The wrong equation of social fear
My girlfriend really likes to tell this story about me. Other people find it entertaining. So I thought I should share it.
It’s about our deepest fear: social rejection and how it is actually not important in real life.
The story: what happened
Several years ago I had just started doing CrossFit. I was not very good. I was coming from several years of endurance running. My legs were huge and strong. My upper body was weak and practically devoid of muscles. I was like a pathetic T-Rex with huge legs and puny arms. And with love handles.
The place where I was doing Crossfit was not friendly. They had an elitist attitude. If you were good, you got into the inner circle. If you were not good, you were mostly ignored. The coaches gave you minimal, insufficient instruction and treated you with barely veiled contempt.
I was in the second category. I had little strength and abysmal form. Each class was a challenge to avoid feeling embarrassed by my poor performance.
In the past few weeks I had started feeling a little more confident. I rocked a couple of workouts because they were leg and cardio-heavy.
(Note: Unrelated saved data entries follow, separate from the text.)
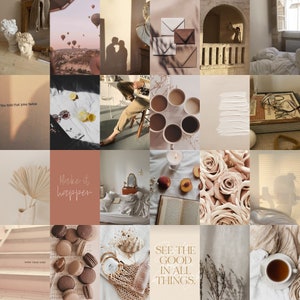 The width and height of the screenshot is (300, 300). I want to click on cup, so click(x=273, y=273), click(x=192, y=128), click(x=173, y=140), click(x=199, y=113), click(x=176, y=100), click(x=156, y=106), click(x=160, y=130). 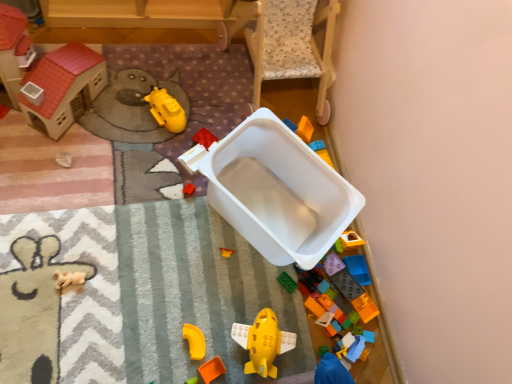 Question: Is white plastic container at center, the 9th toy from the right, smaller than green matte toy at lower right, which is the fourth toy in right-to-left order?

Choices:
 (A) no
 (B) yes

Answer: (A)

Question: From the image's perspective, is white plastic container at center, the 9th toy from the right, below green matte toy at lower right, which is the fourth toy in right-to-left order?

Choices:
 (A) no
 (B) yes

Answer: (A)

Question: Does white plastic container at center, which is the 3th toy in left-to-right order, have a larger size compared to green matte toy at lower right, which is the fourth toy in right-to-left order?

Choices:
 (A) no
 (B) yes

Answer: (B)

Question: Does white plastic container at center, the 9th toy from the right, turn towards green matte toy at lower right, which is the fourth toy in right-to-left order?

Choices:
 (A) yes
 (B) no

Answer: (B)

Question: Is white plastic container at center, the 9th toy from the right, positioned behind green matte toy at lower right, the eighth toy positioned from the left?

Choices:
 (A) no
 (B) yes

Answer: (B)

Question: Does white plastic container at center, the 9th toy from the right, appear on the right side of green matte toy at lower right, the eighth toy positioned from the left?

Choices:
 (A) yes
 (B) no

Answer: (B)

Question: Can you confirm if orange plastic toy at lower center, placed as the sixth toy when sorted from left to right, is shorter than white plastic container at center?

Choices:
 (A) no
 (B) yes

Answer: (B)

Question: Is white plastic container at center a part of orange plastic toy at lower center, placed as the sixth toy when sorted from left to right?

Choices:
 (A) no
 (B) yes

Answer: (A)

Question: Is orange plastic toy at lower center, placed as the sixth toy when sorted from left to right, facing away from white plastic container at center?

Choices:
 (A) yes
 (B) no

Answer: (B)

Question: From the image's perspective, does orange plastic toy at lower center, which ranks as the 6th toy in right-to-left order, appear higher than white plastic container at center?

Choices:
 (A) yes
 (B) no

Answer: (B)

Question: Is orange plastic toy at lower center, placed as the sixth toy when sorted from left to right, positioned in front of white plastic container at center?

Choices:
 (A) no
 (B) yes

Answer: (A)

Question: Can you confirm if orange plastic toy at lower center, placed as the sixth toy when sorted from left to right, is wider than white plastic container at center?

Choices:
 (A) yes
 (B) no

Answer: (B)

Question: Could bright orange plastic blocks at lower right, which is the eleventh toy from left to right, be considered to be inside green matte toy at lower right, the eighth toy positioned from the left?

Choices:
 (A) no
 (B) yes

Answer: (A) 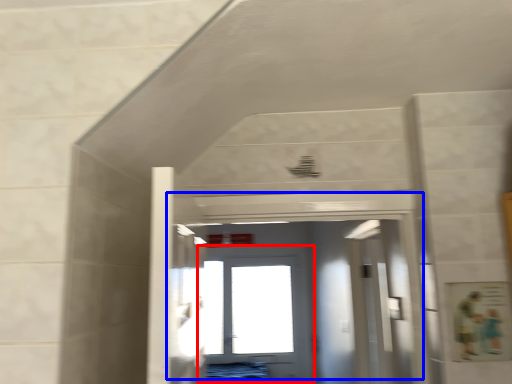 Question: Which object is closer to the camera taking this photo, door (highlighted by a red box) or door (highlighted by a blue box)?

Choices:
 (A) door
 (B) door

Answer: (B) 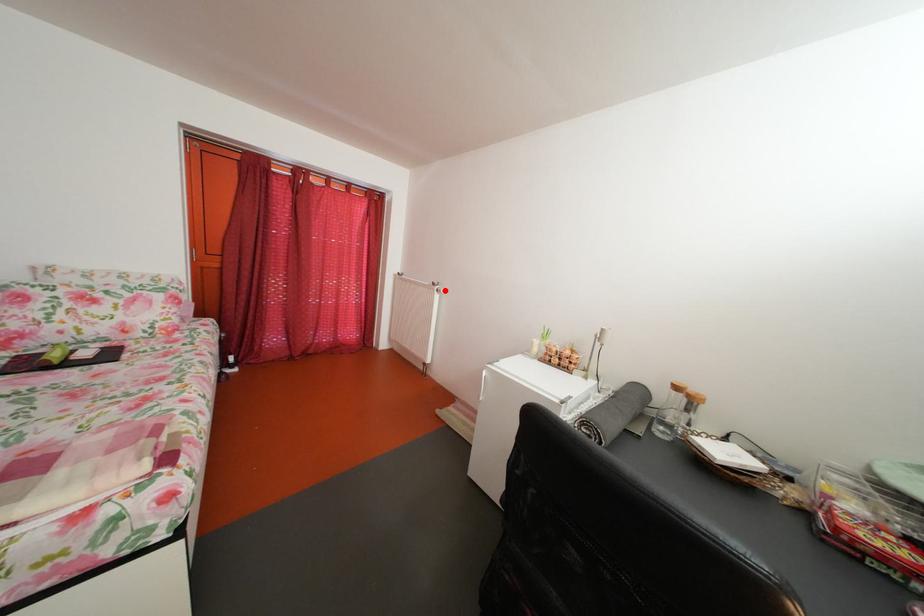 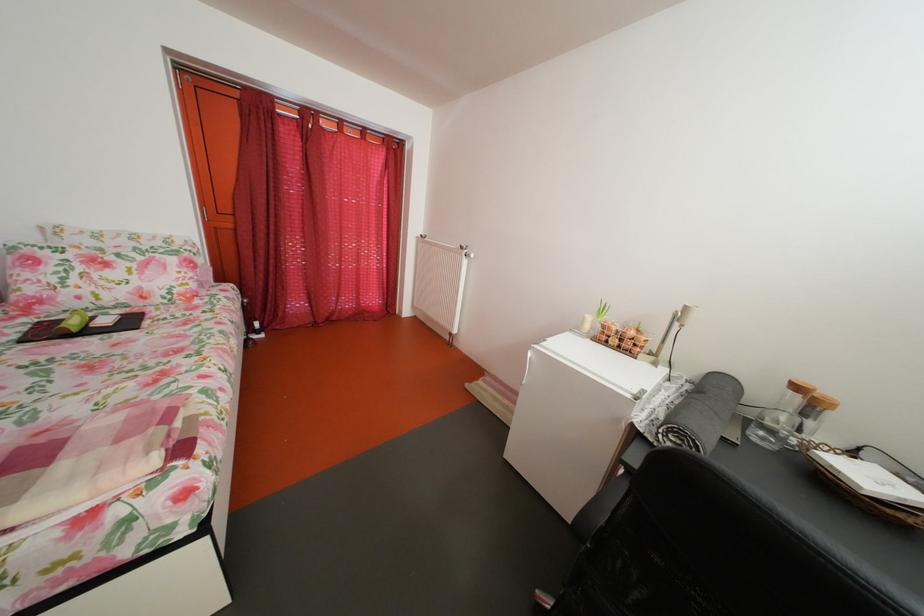 Where in the second image is the point corresponding to the highlighted location from the first image?

(473, 254) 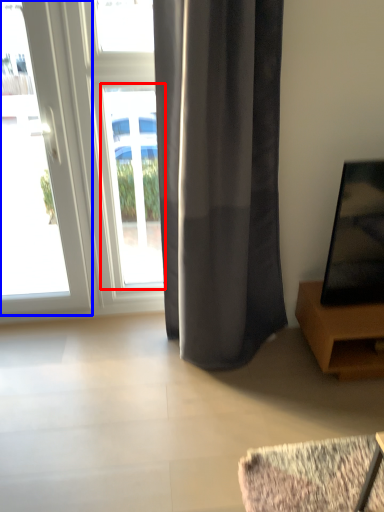 Question: Which object is further to the camera taking this photo, window (highlighted by a red box) or door (highlighted by a blue box)?

Choices:
 (A) window
 (B) door

Answer: (A)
I was getting a tiny bit of validation for it. This was an additional reason to avoid anything that might trigger social rejection.
On a Wednesday evening my girlfriend and I decided to go to Crossfit although we had not planned it. I was at work but she was working from home. She offered to bring me clothes for the workout directly at the gym.
We met at the gym. She opened her backpack to give me the clothes, only to realize she had forgotten my workout clothes at home.
I had nothing to wear except my stiff office clothes. If it were a friendlier place, maybe I would have thought to ask the box if they had any extra shorts lying around. But I did not. The only choices I saw were to go home without doing the workout or do it in my ugly underwear. The pants and formal shirt were too stiff to do CrossFit.
You know what I chose. In my head, the benefit of doing the workout outweighed the embarrassment of going out in my underwear. It helped that I was already late for class so I did not have time to think. It also helped that I had decided years ago that I don’t want to care what other people think. This was a clear situation where I had to prove this decision to myself.
How was it?
In a word: awful.
The moment I walked in the CrossFit room, I regretted my decision. People stared. The coach looked at me funny. I think he was debating in his head whether to throw me out.
But it was too late to back out. I grinded my teeth and pretended nothing was out of the ordinary.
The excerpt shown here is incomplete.